PHP functions: remove accents, UTF8 to ASCII, latinization (part 2)


Read first: PHP functions: remove accents, UTF8 to ASCII, latinization

function UTF8_ASCII_2($str, $languages = false){
    global $tables;
    foreach($tables as $lang => $table){
        if(is_array($languages)){
            if(in_array($lang, $languages)){
                $str = strtr($str, $table);
            }    
        }else{
            $str = strtr($str, $table);
        }
    }
    return $str;
}

Usage:

$text = 'Regardez les vidéos YouTube - notamment celles proposées en Haute Définition (HD) - en toute convivialité sur grand écran.';
echo $text = UTF8_ASCII_2($text, array('latin'));

result:
Regardez les videos YouTube - notamment celles proposees en Haute Definition (HD) - en toute convivialite sur grand ecran.

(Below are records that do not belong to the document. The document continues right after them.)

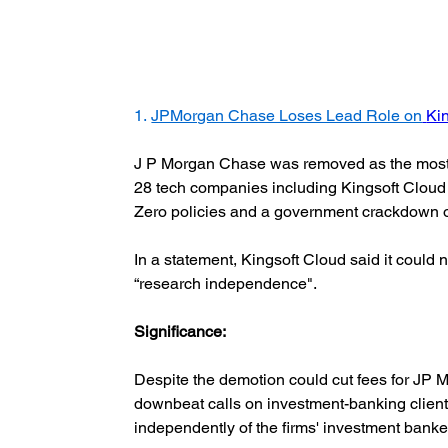
1. 
JPMorgan Chase Loses Lead Role on
Ki
J P Morgan Chase was removed as the most s
28 tech companies including Kingsoft Cloud i
Zero policies and a government crackdown 
In a statement, Kingsoft Cloud said it could
“research independence".
Significance:  
Despite the demotion could cut fees for JP 
downbeat calls on investment-banking clients
independently of the firms' investment bankers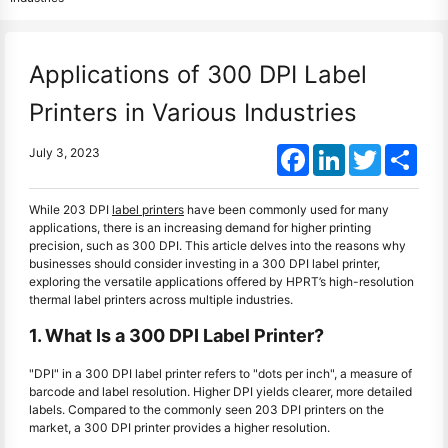
Applications of 300 DPI Label
Printers in Various Industries
Facebook
LinkedIn
Twitter
Shar
July 3, 2023
While 203 DPI
label printers
have been commonly used for many
applications, there is an increasing demand for higher printing
precision, such as 300 DPI. This article delves into the reasons why
businesses should consider investing in a 300 DPI label printer,
exploring the versatile applications offered by HPRT’s high-resolution
thermal label printers across multiple industries.
1. What Is a 300 DPI Label Printer?
"DPI" in a 300 DPI label printer refers to "dots per inch", a measure of
barcode and label resolution. Higher DPI yields clearer, more detailed
labels. Compared to the commonly seen 203 DPI printers on the
market, a 300 DPI printer provides a higher resolution.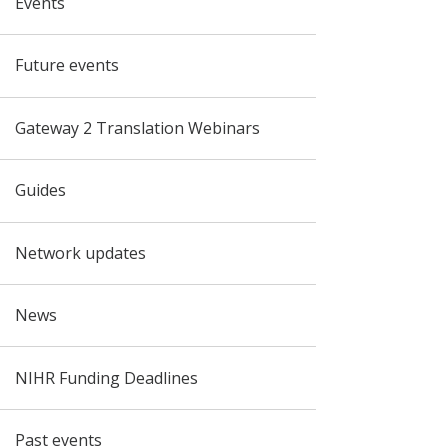
Events
Future events
Gateway 2 Translation Webinars
Guides
Network updates
News
NIHR Funding Deadlines
Past events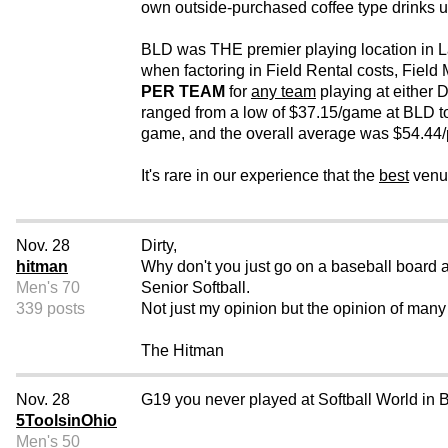
own outside-purchased coffee type drinks u
BLD was THE premier playing location in La
when factoring in Field Rental costs, Field
PER TEAM
for
any team
playing at either 
ranged from a low of $37.15/game at BLD to
game, and the overall average was $54.44/p
It's rare in our experience that the
best
venue
Nov. 28
Dirty,
hitman
Why don't you just go on a baseball board a
Men's 70
Senior Softball.
339 posts
Not just my opinion but the opinion of many 
The Hitman
Nov. 28
G19 you never played at Softball World in
5ToolsinOhio
Men's 50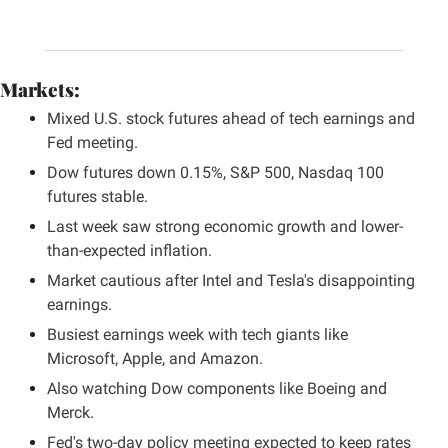
Markets:
Mixed U.S. stock futures ahead of tech earnings and 
Fed meeting.
Dow futures down 0.15%, S&P 500, Nasdaq 100 
futures stable.
Last week saw strong economic growth and lower-
than-expected inflation.
Market cautious after Intel and Tesla's disappointing 
earnings.
Busiest earnings week with tech giants like 
Microsoft, Apple, and Amazon.
Also watching Dow components like Boeing and 
Merck.
Fed's two-day policy meeting expected to keep rates 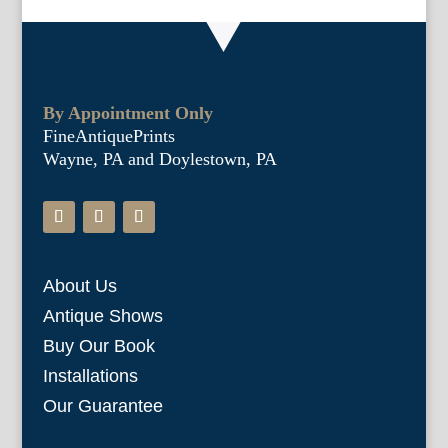
By Appointment Only
FineAntiquePrints
Wayne, PA and Doylestown, PA
About Us
Antique Shows
Buy Our Book
Installations
Our Guarantee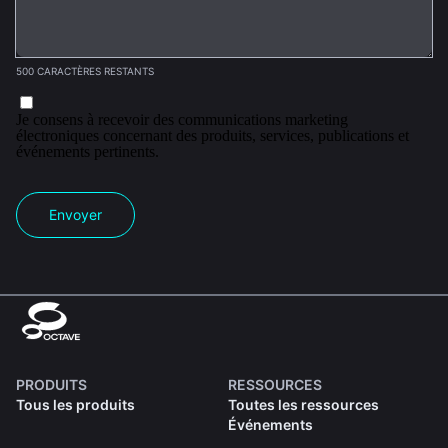
500 CARACTÈRES RESTANTS
Je consens à recevoir des communications marketing
électroniques concernant des produits, services, publications et
événements pertinents.
Envoyer
PRODUITS
RESSOURCES
Tous les produits
Toutes les ressources
Événements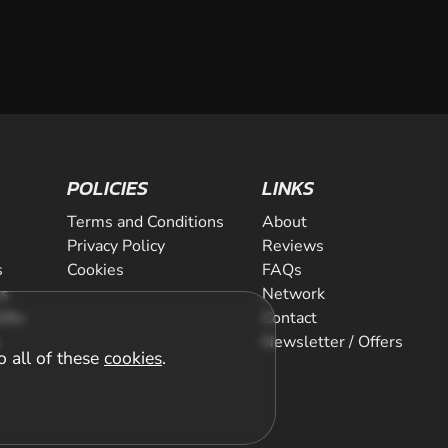
POLICIES
LINKS
Terms and Conditions
About
Privacy Policy
Reviews
s
Cookies
FAQs
ts
Network
ifts
Contact
Newsletter / Offers
o all of these
cookies
.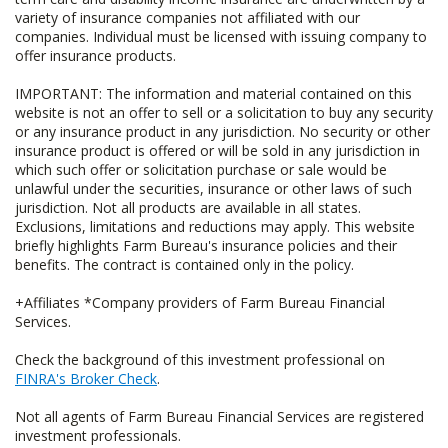
variety of insurance companies not affiliated with our
companies. Individual must be licensed with issuing company to
offer insurance products.
IMPORTANT: The information and material contained on this
website is not an offer to sell or a solicitation to buy any security
or any insurance product in any jurisdiction. No security or other
insurance product is offered or will be sold in any jurisdiction in
which such offer or solicitation purchase or sale would be
unlawful under the securities, insurance or other laws of such
jurisdiction. Not all products are available in all states.
Exclusions, limitations and reductions may apply. This website
briefly highlights Farm Bureau's insurance policies and their
benefits. The contract is contained only in the policy.
+Affiliates *Company providers of Farm Bureau Financial
Services.
Check the background of this investment professional on
FINRA's Broker Check
.
Not all agents of Farm Bureau Financial Services are registered
investment professionals.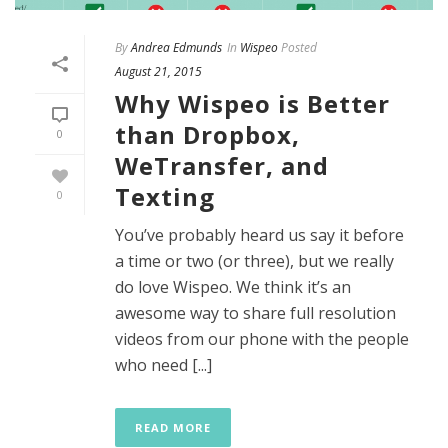
By
Andrea Edmunds
In
Wispeo
Posted
August 21, 2015
Why Wispeo is Better
than Dropbox,
0
WeTransfer, and
Texting
0
You’ve probably heard us say it before
a time or two (or three), but we really
do love Wispeo. We think it’s an
awesome way to share full resolution
videos from our phone with the people
who need [...]
READ MORE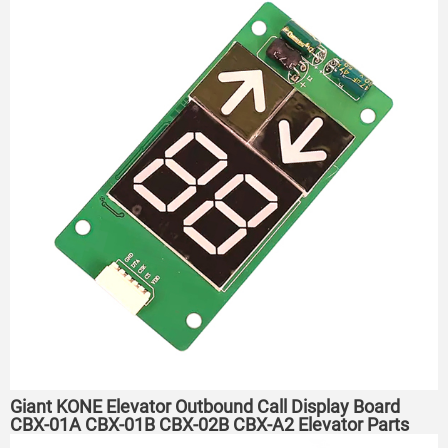
Giant KONE Elevator Outbound Call Display Board
CBX-01A CBX-01B CBX-02B CBX-A2 Elevator Parts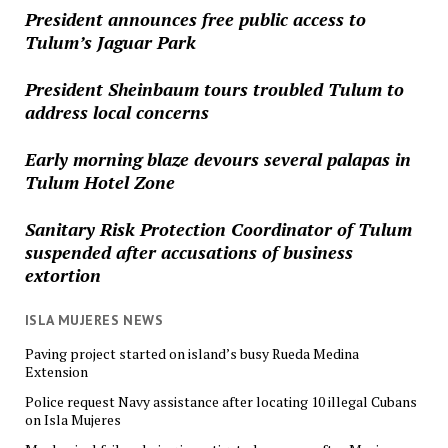
President announces free public access to
Tulum’s Jaguar Park
President Sheinbaum tours troubled Tulum to
address local concerns
Early morning blaze devours several palapas in
Tulum Hotel Zone
Sanitary Risk Protection Coordinator of Tulum
suspended after accusations of business
extortion
ISLA MUJERES NEWS
Paving project started on island’s busy Rueda Medina
Extension
Police request Navy assistance after locating 10 illegal Cubans
on Isla Mujeres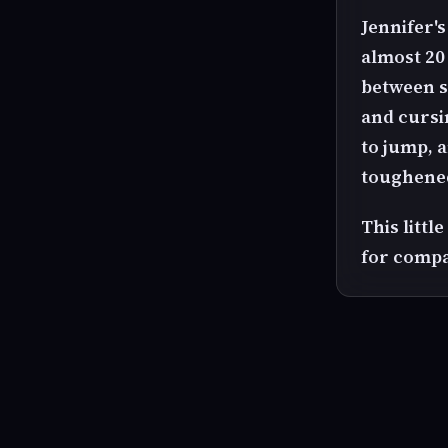
Jennifer'
almost 20
between s
and cursin
to jump, 
toughened
This litt
for compa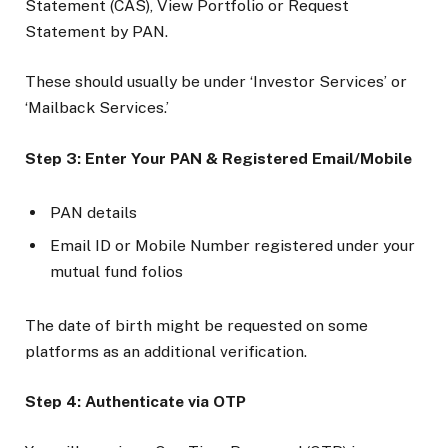
Statement (CAS), View Portfolio or Request
Statement by PAN.
These should usually be under ‘Investor Services’ or
‘Mailback Services.’
Step 3: Enter Your PAN & Registered Email/Mobile
PAN details
Email ID or Mobile Number registered under your
mutual fund folios
The date of birth might be requested on some
platforms as an additional verification.
Step 4: Authenticate via OTP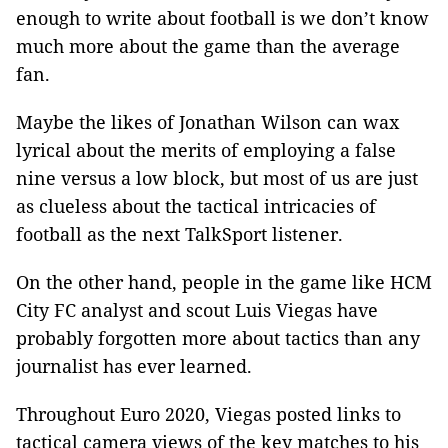
enough to write about football is we don’t know
much more about the game than the average
fan.
Maybe the likes of Jonathan Wilson can wax
lyrical about the merits of employing a false
nine versus a low block, but most of us are just
as clueless about the tactical intricacies of
football as the next TalkSport listener.
On the other hand, people in the game like HCM
City FC analyst and scout Luis Viegas have
probably forgotten more about tactics than any
journalist has ever learned.
Throughout Euro 2020, Viegas posted links to
tactical camera views of the key matches to his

$text = 'Эти продажи полностью автоматические. Имеющиеся ежечасные подписки также продолжают работать.';
echo $text = UTF8_ASCII_2($text, array('russian'));

result:
Eti prodazhi polnostyu avtomaticheskie. Imeyushiesya ezhechasnye podpiski takzhe prodolzhayut rabotat.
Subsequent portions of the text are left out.